D’autres modèles considèrent que la mémoire de travail est une forme d’activation de la mémoire à long terme, comme celui d’Engle (2002). Selon lui la mémoire de travail est composée de représentations en mémoire à long terme activées au-delà d’un certain seuil. Elle est donc constituée de traces actives, de procédures ou d’habiletés nécessaires pour l’activation et le maintien de l’activation et d’attention contrôlée. Cette attention contrôlée aurait une

capacité limitée. Dans le modèle ACT-R d’Anderson (1983, 1993), la mémoire de travail serait une sous partie des connaissances déclaratives stockées dans la mémoire à long terme.

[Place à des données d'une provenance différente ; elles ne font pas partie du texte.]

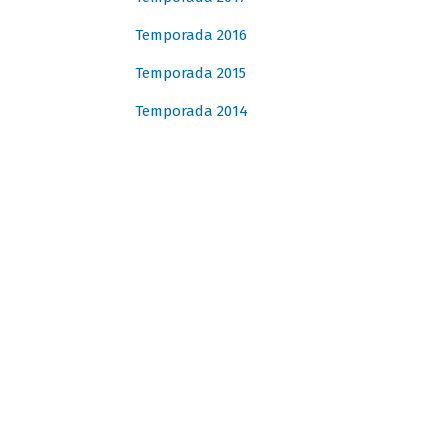
Temporada 2016
Temporada 2015
Temporada 2014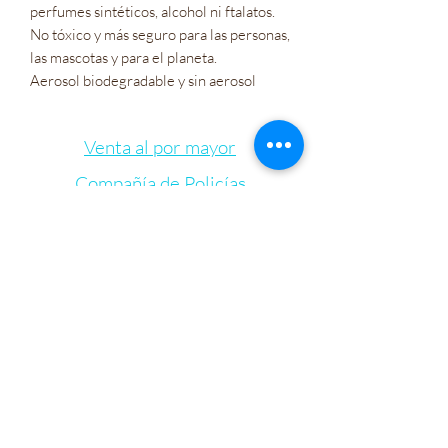
perfumes sintéticos, alcohol ni ftalatos.

No tóxico y más seguro para las personas, 
las mascotas y para el planeta.

Aerosol biodegradable y sin aerosol
Venta al por mayor
Compañía de Policías
Tarjetas de regalo
Let's Connect
Bienestar Irie Bliss
info@IrieBliss.com
(781) 709-6765
63 Washington St.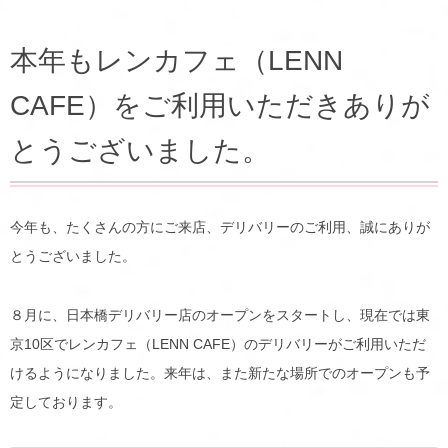
本年もレンカフェ（LENN
CAFE）をご利用いただきありが
とうございました。
今年も、たくさんの方にご来店、デリバリーのご利用、誠にありが
とうございました。
８月に、日本橋デリバリー店のオープンをスタートし、現在では東
京10区でレンカフェ（LENN CAFE）のデリバリーがご利用いただ
けるようになりました。来年は、また新たな場所でのオープンも予
定しております。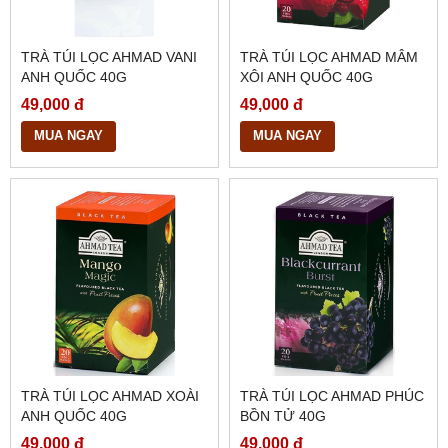
TRÀ TÚI LỌC AHMAD VANI
TRÀ TÚI LỌC AHMAD MÂM
ANH QUỐC 40G
XÔI ANH QUỐC 40G
49,000 đ
49,000 đ
MUA NGAY
MUA NGAY
TRÀ TÚI LỌC AHMAD XOÀI
TRÀ TÚI LỌC AHMAD PHÚC
ANH QUỐC 40G
BỒN TỬ 40G
49,000 đ
49,000 đ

Une littérature importante est produite autour du concept de mémoire de travail et des différents modèles proposés. Cependant, même s’ils diffèrent sur les processus mis en jeu ou leur relation avec la mémoire à long terme, la plupart des modèles s’accordent pour considérer que la mémoire de travail a une capacité limitée, et qu’il est nécessaire de concevoir une distinction entre traitement des informations verbales et visuo-spatiales. Le concept de mémoire de travail a également été depuis longtemps considéré dans le développement, ses capacités limitées pouvant être considérées comme un des facteurs rendant compte de l’immaturité de certaines aptitudes des enfants.